The Supreme Court will vote on whether to hear the case.  Four justices must vote in the affirmative to hear the case. It is difficult to say when the Supreme Court will rule on whether to grant certiorari.  A good discussion of Supreme Court procedure can be found here. If the Supreme Court denies the petition for certiorari, the decision of the Ninth Circuit will stand.  If the Supreme Court grants the petition, it will receive briefs from the parties and all sorts of other interested people and organizations.  It will hold oral argument.  It is unlikely that the Supreme Court will hold oral argument before October as the Court recesses from June to October.  A decision would likely come about a year from now.
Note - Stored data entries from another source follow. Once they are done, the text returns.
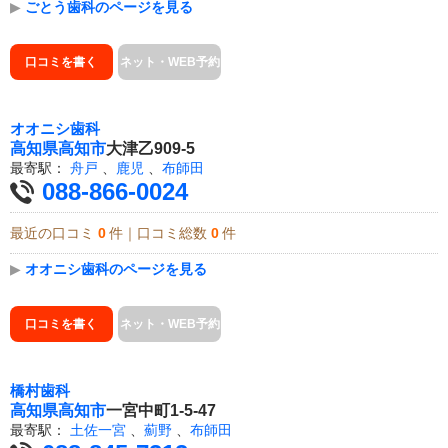
▶
ごとう歯科のページを見る
口コミを書く
ネット・WEB予約
オオニシ歯科
高知県
高知市
大津乙909-5
最寄駅：
舟戸
、
鹿児
、
布師田
088-866-0024
最近の口コミ
0
件｜口コミ総数
0
件
▶
オオニシ歯科のページを見る
口コミを書く
ネット・WEB予約
橋村歯科
高知県
高知市
一宮中町1-5-47
最寄駅：
土佐一宮
、
薊野
、
布師田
So, there remain two more opportunities to end this struggle.  The first chance is whether the Supreme Court grants cert.  The second is when, if it grants cert, it decides on the case.

There remains substantial hope.  The lawyers handling this are some of the best in the business.  Many other interested parties will weigh in.  Benach Ragland will continue to be a part of this litigation and continue to advocate for sane immigration laws.  Also, cert is rarely granted.  The government still has an uphill road to follow.  This is a setback and not a defeat.

Time to Decide in de Osorio

24 Jan

The Obama administration has until tomorrow January 25, 2013 to file a petition for a writ of certiorari with the U.S. Supreme Court to seek review of the U.S. Court of Appeals for the 9th Circuit decision in Cuellar de Osorio v. Mayorkas, which provided a humane and reasonable interpretation of the Child Status Protection Act.  If the government does not seek review in the Supreme Court, the decision of the 9th Circuit becomes law nationwide and thousands of people will be eligible to apply for adjustment of status using their old priority dates.

If the government does seek review, the case will remain on hold.  However, a petition for a writ of certiorari does not mean that the Supreme Court will take the case.  The Supreme Court does not take every case that comes before it and must agree to hear the case.  If the Supreme Court declines to hear the case, then the 9th Circuit decision becomes law.  If the Supreme Court takes the case, we will need to wait for a ruling from the Court before knowing the fate of the de Osorio class of potential applicants.

We have explained in multiple posts the reasons why the government should let the de Osorio decision stand and how this single act could improve the immigration system for thousands of American families.  In the week of the President’s inauguration with its soaring hopes and promises, the President has an immediate opportunity to translate those words into policy and law.  Let’s hope he takes it.